Visit Turner Contemporary this December and be inspired by Joanne Tatham and Tom O'Sullivan's alternative Christmas tree installation DOES THE ITERATIVE FIT on our South terrace. This temporary sculptural and audio artwork was commissioned by The Kings Cross Project and originally installed in Granary Square, London over Christmas 2017.
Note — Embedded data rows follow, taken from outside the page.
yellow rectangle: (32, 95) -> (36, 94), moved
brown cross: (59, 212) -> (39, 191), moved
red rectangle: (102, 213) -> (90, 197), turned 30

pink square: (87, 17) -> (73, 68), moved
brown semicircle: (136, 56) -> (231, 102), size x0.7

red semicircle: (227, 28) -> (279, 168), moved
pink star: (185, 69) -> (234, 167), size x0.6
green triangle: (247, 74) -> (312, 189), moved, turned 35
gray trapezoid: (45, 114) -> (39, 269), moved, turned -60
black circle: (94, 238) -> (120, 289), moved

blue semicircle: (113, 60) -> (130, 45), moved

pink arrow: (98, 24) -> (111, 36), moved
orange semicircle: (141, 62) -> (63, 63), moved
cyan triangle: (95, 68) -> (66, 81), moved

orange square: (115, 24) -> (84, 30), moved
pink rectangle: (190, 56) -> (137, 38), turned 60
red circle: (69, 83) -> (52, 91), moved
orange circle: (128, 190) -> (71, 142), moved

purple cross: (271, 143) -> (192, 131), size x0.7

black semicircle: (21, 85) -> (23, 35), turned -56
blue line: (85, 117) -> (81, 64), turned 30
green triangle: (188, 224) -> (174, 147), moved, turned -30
Tatham and O’Sullivan’s sculptures and installations often question the accepted or expected outcomes of contemporary art practice. DOES THE ITERATIVE FIT is a response to and critique of its original commission brief to design a Christmas tree for a busy public space. The resulting sculpture with accompanying soundtrack reimagines the behaviour and meaning of a public artwork and considers the functions that art is expected to perform within the public sphere. The commentary, voiced by an actor, relates the experiences of an art object out in the world, projected through speakers that double as brightly coloured branches.

Joanne Tatham and Tom O’Sullivan have worked collaboratively since 1995. Their work questions the roles and behaviours of contemporary art, often through re-staging and re-working a vocabulary of motifs, phrases and forms drawn from images, objects and histories of art and visual culture. Motifs such as pyramids, standing stones and cartoon-like animals occur as sculpture, painting and architecture alongside performance, photographs and text.
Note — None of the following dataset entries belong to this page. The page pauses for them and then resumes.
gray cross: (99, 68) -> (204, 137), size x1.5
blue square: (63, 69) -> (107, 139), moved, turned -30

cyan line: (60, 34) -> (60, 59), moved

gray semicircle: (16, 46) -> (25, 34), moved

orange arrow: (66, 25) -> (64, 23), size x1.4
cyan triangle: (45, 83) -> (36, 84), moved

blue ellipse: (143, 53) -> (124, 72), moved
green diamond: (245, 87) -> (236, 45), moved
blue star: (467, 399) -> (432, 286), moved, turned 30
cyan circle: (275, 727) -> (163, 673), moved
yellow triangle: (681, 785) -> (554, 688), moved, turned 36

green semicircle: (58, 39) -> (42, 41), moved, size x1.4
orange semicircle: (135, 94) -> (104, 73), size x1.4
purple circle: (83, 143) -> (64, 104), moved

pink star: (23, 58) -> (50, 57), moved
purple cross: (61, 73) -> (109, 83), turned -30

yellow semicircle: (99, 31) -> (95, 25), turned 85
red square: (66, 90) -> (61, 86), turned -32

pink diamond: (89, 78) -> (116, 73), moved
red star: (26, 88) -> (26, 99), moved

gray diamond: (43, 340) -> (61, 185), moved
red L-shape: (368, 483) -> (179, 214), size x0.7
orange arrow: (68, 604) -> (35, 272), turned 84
Tatham and O’Sullivan represented Scotland at the 51st Venice Biennale in 2005 as part of the exhibition Selective Memory and in 2013 they were shortlisted for the Northern Art Prize. They began working in collaboration whilst undertaking the MFA programme at Glasgow School of Art in the mid 1990s, and their collaborative work was first exhibited at Transmission Gallery, Glasgow in 1995.